Post it to clarify your configuration. It will also help answer your question.
 
I would say you need a minimum of 1/4" weld, because your THINNER part is 3/4" or less. AISC bases the minimum fillet weld on the thinner part joined. This is new in AISC 360-05. That being said, I wouldn't count on the fillet for strength. You'll have a max overhang of 1/4" on each side of the bar, but that quickly tapers off to nothing, so your fillet weld goes from 1/4" (maybe 3/16") to nothing very quickly. Can you use a 1 1/4" bar to get a "truer" flare bevel?
 
Also, what are you using as your definition of the fillet size: US convention is base length, DIN defines fillets as throat thickness, .707 the base length.
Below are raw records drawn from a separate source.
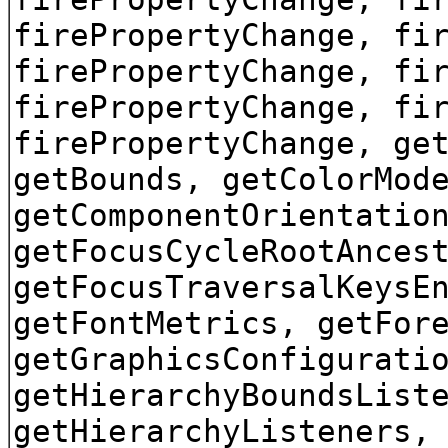
firePropertyChange, fi
firePropertyChange, fi
firePropertyChange, fi
firePropertyChange, ge
getBounds, getColorMod
getComponentOrientatio
getFocusCycleRootAnces
getFocusTraversalKeysE
getFontMetrics, getFor
getGraphicsConfigurati
getHierarchyBoundsList
getHierarchyListeners,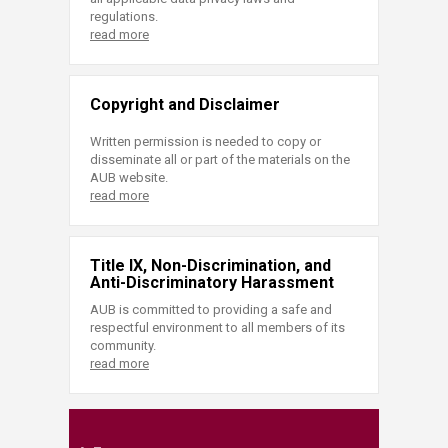
regulations.
read more
Copyright and Disclaimer
Written permission is needed to copy or
disseminate all or part of the materials on the
AUB website.
read more
Title IX, Non-Discrimination, and
Anti-Discriminatory Harassment
AUB is committed to providing a safe and
respectful environment to all members of its
community.
read more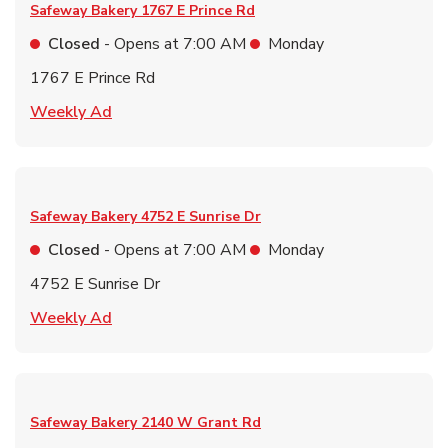
Safeway Bakery
1767 E Prince Rd
Closed
- Opens at
7:00 AM
Monday
1767 E Prince Rd
Link Opens in New Tab
Weekly Ad
Safeway Bakery
4752 E Sunrise Dr
Closed
- Opens at
7:00 AM
Monday
4752 E Sunrise Dr
Link Opens in New Tab
Weekly Ad
Safeway Bakery
2140 W Grant Rd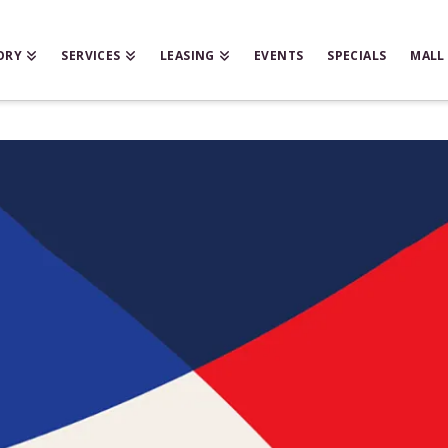
ORY
SERVICES
LEASING
EVENTS
SPECIALS
MALL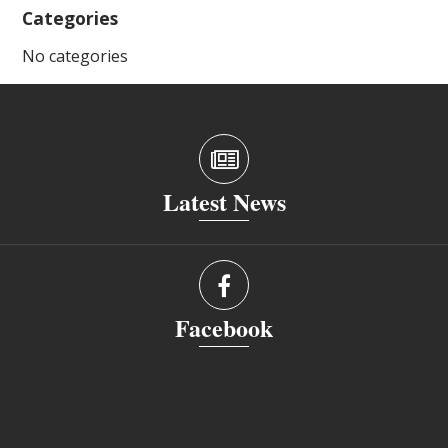
Categories
No categories
Latest News
Facebook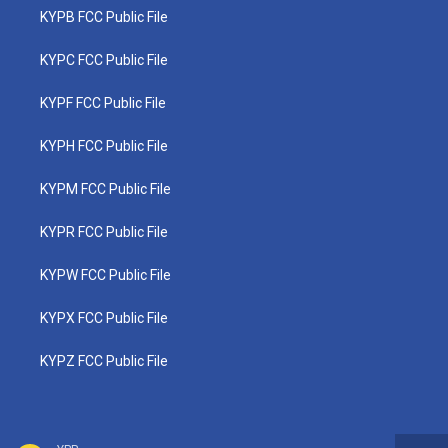
KYPB FCC Public File
KYPC FCC Public File
KYPF FCC Public File
KYPH FCC Public File
KYPM FCC Public File
KYPR FCC Public File
KYPW FCC Public File
KYPX FCC Public File
KYPZ FCC Public File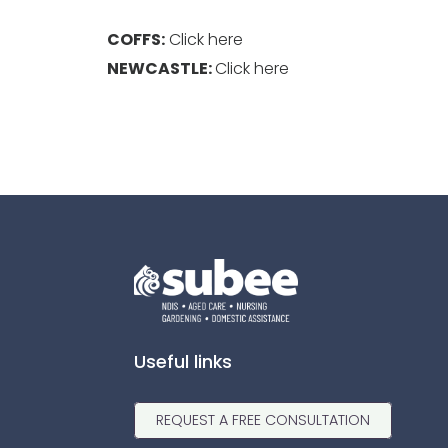
COFFS:
Click here
NEWCASTLE:
Click here
Useful links
REQUEST A FREE CONSULTATION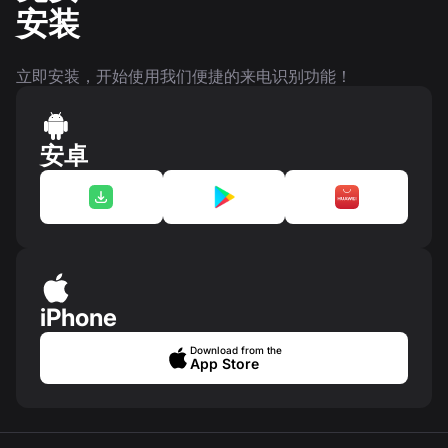
安装
立即安装，开始使用我们便捷的来电识别功能！
安卓
iPhone
Download from the
App Store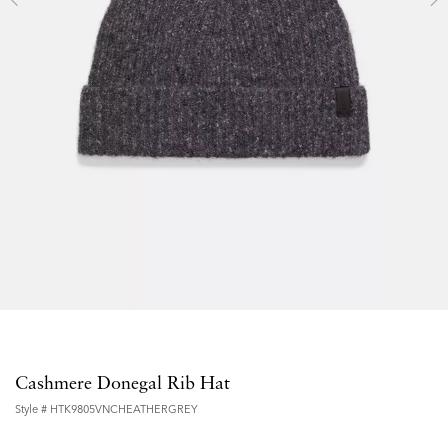
Cashmere Donegal Rib Hat
Style #
HTK9805VNCHEATHERGREY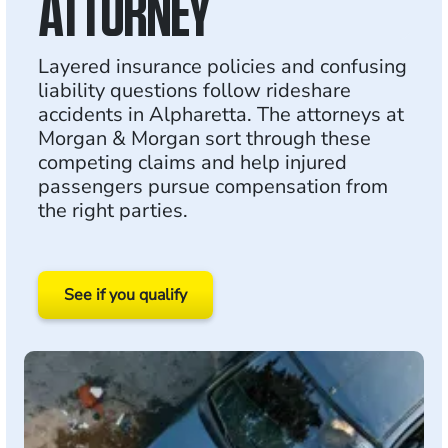
ATTORNEY
Layered insurance policies and confusing
liability questions follow rideshare
accidents in Alpharetta. The attorneys at
Morgan & Morgan sort through these
competing claims and help injured
passengers pursue compensation from
the right parties.
See if you qualify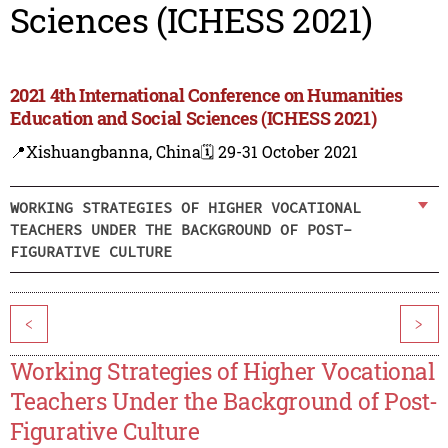
Sciences (ICHESS 2021)
2021 4th International Conference on Humanities
Education and Social Sciences (ICHESS 2021)
📍Xishuangbanna, China
🗓️ 29-31 October 2021
WORKING STRATEGIES OF HIGHER VOCATIONAL
TEACHERS UNDER THE BACKGROUND OF POST-
FIGURATIVE CULTURE
<
>
Working Strategies of Higher Vocational
Teachers Under the Background of Post-
Figurative Culture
And, why is the small change in fillet size critical? What do you gain - and be specific please - by accepting a weaker, 80% smaller fillet weld on this part?
 
racookpe-
Was that question directed to me?

chideb-
I don't know if I believe that what you have will cut it as a prequalified weld. I think you're going to have to come up with a different configuration or else have a procedure qualified for this type of weld. The way it stands now, very little weld metal will get into that "flare bevel" area. What grade steel is the rod?
 
A couple thoughts.

I've seen joints such as you describe in the field. I don't know if your end use application is the same as what I've seen....

I would not count on getting a full penetration weld with the joint configuration you sketched out. Even with the radius of the rod allowing some access below the surface of the bar, that's a lot of material to burn through to get to the center of the joint; even with SMAW or FCAW processes.

If you were to hand those pieces to me and request that I joint them with a full penetration weld, I'd bevel the corners of the bar slot on both sides, such that the root face was no more than ~3/16" thick. I'd also enlarge the root opening to ~1/8" all the way around. This would ensure full penetration on the first pass. It would also allow the welder to grind the opposite side of the first pass in order to remove any slag that deposited out on the root side of the first weld pass.

see the attached .jpg file for illustration of bevel prep on bar side of joint.

I'd also bevel the end of the rod, with a double bevel, ~1/8" root face, ~1/8" root opening, about a 30° bevel angle for SMAW welding; smaller for FCAW, or even larger for GTAW. That would make it easier to ensure full penetration into the bottom of the slot in the bar, where the end of the rod meets the bottom of the bar slot. This would be simpler than grinding the bevel on the bottom of the bar slot, I think.
 
 http://files.engineering.com/getfile.aspx?folder=e67ed7b3-f234-4913-8207-273c610a19b7&file=joint_prep_for_rod_to_bar_joint.jpg
DABwilldo
The end use is a tension rod for a tower. The member load is 26K abd the steel grade is 50. Is it necessary to weld to this extent? Thanks
 
Look at your own work: "The member load is 26K abd the steel grade is 50. Is it necessary to weld to this extent?"

What is the formula "you" are going to use to calculate the linear inches of weld required? In other words, what were you going to use for "K" in your equation of:

Linear inch = K x Force/Tfillet where Tfillet is the fillet weld thickness
 
StructuralEIT (Structural) 13 Aug 09 8:37
racookpe-
Was that question directed to me?

---

No, my question was directed back to the original poster.